Jonathan Johnson jon at sutinen.com
Thu Sep 30 05:55:02 GMT 2004


AndyLiebman at aol.com wrote:

>So my question is, how can those 100 users logon to the Samba server from ANY 
>workstation without having an account on the Windows XP workstation that 
>matches their username/password on the Samba server? 
>  
>
Either set up the Samba server as a domain controller and join the 
workstations to that domain, or if the workstations are part of another 
domain, join the Samba server to that domain and use winbind for 
authentication. This is explained in detail in the documentation.

>Isn't there a way to get the Samba server to ask for a username and password 
>when the user clicks on the name of the Samba server in Explorer? 
>  
>
Short answer: if the workstation already has a connection (mapped drive, 
cached connection, RPC connection, etc.) to this server, then no.

Long answer: a limitation of Windows is that when you connect via SMB to 
a remote server, all connections to that server must use the same 
credentials. If you are connected to \\sambaserver\datafiles as the user 
*nigel* and wish to connect to \\sambaserver\frederick (which is 
accessible only to the user *frederick*), the Windows workstation 
attempts to connect as *nigel*. In order to connect as *frederick* you 
must break all connections to that server. Simply put, you cannot make 
two connections to a server from one workstation with two different sets 
of credentials.

I haven't investigated the interaction between Windows workstation and 
Windows server versus between Windows workstation and Samba server, in 
terms of *when* you are asked for a password. When you click on the 
server name in Network Neighborhood / My Network Places, when are you 
presented with the login prompt? When you click on the server name? Or 
when you click on the share name under that server? Your Samba server 
may be presenting you with the share names, if you've configured it to 
map unknown users to a particular user or guest.
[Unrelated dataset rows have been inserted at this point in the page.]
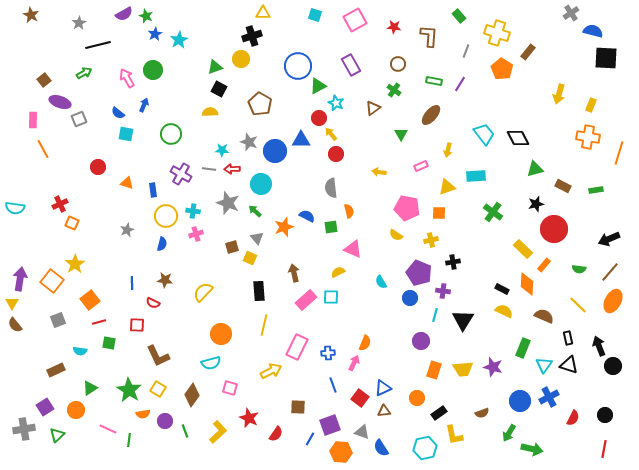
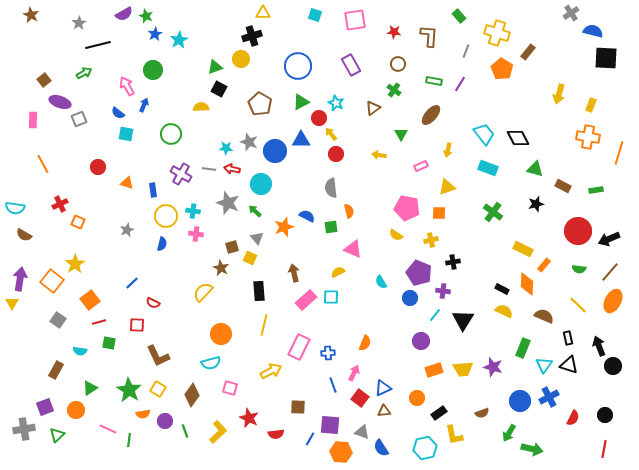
pink square at (355, 20): rotated 20 degrees clockwise
red star at (394, 27): moved 5 px down
pink arrow at (127, 78): moved 8 px down
green triangle at (318, 86): moved 17 px left, 16 px down
yellow semicircle at (210, 112): moved 9 px left, 5 px up
orange line at (43, 149): moved 15 px down
cyan star at (222, 150): moved 4 px right, 2 px up
red arrow at (232, 169): rotated 14 degrees clockwise
green triangle at (535, 169): rotated 30 degrees clockwise
yellow arrow at (379, 172): moved 17 px up
cyan rectangle at (476, 176): moved 12 px right, 8 px up; rotated 24 degrees clockwise
orange square at (72, 223): moved 6 px right, 1 px up
red circle at (554, 229): moved 24 px right, 2 px down
pink cross at (196, 234): rotated 24 degrees clockwise
yellow rectangle at (523, 249): rotated 18 degrees counterclockwise
brown star at (165, 280): moved 56 px right, 12 px up; rotated 21 degrees clockwise
blue line at (132, 283): rotated 48 degrees clockwise
cyan line at (435, 315): rotated 24 degrees clockwise
gray square at (58, 320): rotated 35 degrees counterclockwise
brown semicircle at (15, 325): moved 9 px right, 90 px up; rotated 21 degrees counterclockwise
pink rectangle at (297, 347): moved 2 px right
pink arrow at (354, 363): moved 10 px down
brown rectangle at (56, 370): rotated 36 degrees counterclockwise
orange rectangle at (434, 370): rotated 54 degrees clockwise
purple square at (45, 407): rotated 12 degrees clockwise
purple square at (330, 425): rotated 25 degrees clockwise
red semicircle at (276, 434): rotated 49 degrees clockwise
This may be confusing 
your workstation into thinking that it's already authenticated to the 
Samba server, so you don't get the login prompt.

Point of clarification: when I say "workstation" I mean the one you are 
at, attempting to connect remotely to the "server." The "server" CAN be 
another Windows XP workstation with shared files. The "workstation" is 
the client, the "server" is the host that's sharing the files. Don't 
confuse the terminology with proprietary branding and product naming.